The context for point 2 is that several times before and after launch, we got nervous about other people attempting the same thing as us. Lonely Planet launched a rival book. Sandi Toksvig wrote a children's travel guide. And, adorably, a furious parent approached us one of our book launches and told us she had been thinking of doing the exact same thing, but that her (as yet unlaunched) concept was much better than ours. But the thing is, because we'd worked so hard to make our product great, we never really suffered too much from competition. Rivals either fell by the wayside or ended up helping us by creating a new, browsable bookshop category (before we launched, children's travel wasn't really a thing). And we never did hear again from the furious "better idea" lady.

Which brings me back to SchoolTool.

If we're being super-picky, we'd say that SchoolTool hasn't had enough customer input over the years - particularly when it comes to school improvement functionality. For example, assessment was a rather thin module when we first started working with the system - it only tracked absolute scores, which made performing analysis really hard. And while the attendance module had some neat features for fast data entry, the standard reports available to track attendance changes over time were either limited or non-existent.

So we've become the nine year olds. As well as implementing the system in Uganda, we're speccing features we think will make the system work for school improvement, and paying for their development. (SchoolTool may be a free, open-source system, but it doesn't have an active volunteer developer community, so new features come at a price). Since we're requesting features based on both input from PEAS users during the product rollout AND our own experience of supporting SIS in the UK, we're comfortable we're asking for the right things.

At the moment these features sit in our own project branch on the SchoolTool code respository, but they should all make it into the main project code in the coming months. The features we've funded include:
  • upgraded assessment module (making it much more flexible so it can handle a wide range of assessment structures)
  • upgraded attendance module (added group filtering and colour coding for easier data entry)
  • new assessment and attendance reports
  • central data sync and dashboard to allow a central office to see data from multiple schools
When it comes to to ideas vs execution, in contrast, SchoolTool has a fabulous and unique story to tell.

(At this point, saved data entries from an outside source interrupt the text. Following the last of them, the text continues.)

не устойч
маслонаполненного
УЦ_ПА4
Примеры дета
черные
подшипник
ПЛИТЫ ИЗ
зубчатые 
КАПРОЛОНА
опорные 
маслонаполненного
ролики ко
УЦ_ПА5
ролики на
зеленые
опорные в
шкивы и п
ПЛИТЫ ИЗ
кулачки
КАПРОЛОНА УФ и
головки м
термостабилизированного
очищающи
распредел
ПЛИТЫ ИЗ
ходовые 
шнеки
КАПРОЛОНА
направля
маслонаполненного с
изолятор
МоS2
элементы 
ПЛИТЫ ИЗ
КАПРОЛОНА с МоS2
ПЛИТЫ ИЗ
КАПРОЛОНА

I've lost count of the number of people who have conceived of an open-source SIS. We reviewed six before selecting SchoolTool. Scholarpack (which is now in over 300 schools in the UK) started out as a free, open-source product. We even considered developing our own.

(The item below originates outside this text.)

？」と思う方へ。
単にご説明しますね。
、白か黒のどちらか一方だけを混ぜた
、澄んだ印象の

But to our knowledge, the Schootool team are still the only ones that have actually done it at any scale and stuck with it. And it's still free. And it works. The problems mentioned above - and the ones covered on the previous blog post (like the fact that it only works on Ubuntu, and requires some technical knowledge to install) have no doubt constrained uptake. But our experience has been that if you can overcome these fairly minor hurdles and get the thing installed, it'll do a great job for your school at my favourite pricepoint. So sure, it could be better. But give the guys credit - they executed well on their vision of a free SIS where others have changed tack or given up.

What's next
For the next phase, Fran and Sunesh are looking at how we could reduce the barriers to uptake of SchoolTool further. For example, what if we could pre-install the software on cheap, compact hardware so that a school just needs to plug it in and bingo, there's a SchoolTool server up and running? And how could we produce better user guides to make adoption possible without requiring training sessions from experts?

We're also planning to test alternative ultra-low-cost SIS products in different contexts - we'll talk more about that in a few months time. But for now, if you're reading this and considering whether to use SchoolTool in your school, we encourage you to give it a go.